I think the answer is where I started at the beginning of this journey. One day at a time. Slowly but surely. Doing today what I can do. I'm not going to run a half marathon today...but I can still run a mile. Albeit, slowly. At the beginning of the month I went and ran 2 miles...some can walk faster than I ran it...but it was my run and I finished.
I know that I am strong and capable. However, right now, I'm allowing myself to feel the gravity of where I am in my journey. I also know that I have more inward work to do when it comes to binge eating and letting food be a source of comfort. Today is the first day in a long time that I have felt a desire to get outside and run. So I'm going to do that. It feels like fall and that's my favorite time to be outside running. So I'm going to go and as long as it takes, I will run a mile or two. I will start using myfitnesspal again and being conscious of the amount of calories I'm consuming.

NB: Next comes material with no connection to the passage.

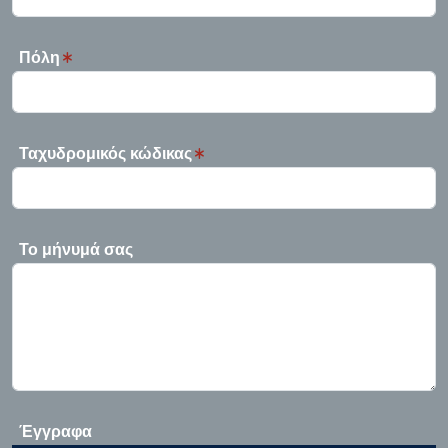
Πόλη
Ταχυδρομικός κώδικας
Το μήνυμά σας
Έγγραφα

I feel overwhelmed with the amount of work that is ahead of me. I think that has been another aspect holding me back. I know how hard I have to work to see success on the scale. I'm not putting a number goal out there..because this time it's more than just reaching a number...it's about reaching a state of mind...that doesn't seek food for comfort, that doesn't run away from challenges, that doesn't feel intimidated by what others might think. I want to try new things. I don't want to be held back by the thought that I may not be good at something. I don't just want a physical change...for once in my life I'd like to have a healthy relationship with food. I'd like to be on the same team as food...not against it at the table.
So, while my goals may be a little different then when I first started this journey, how I pick myself back up isn't. I get up and I take one step at a time...one moment at a time...and one day at a time.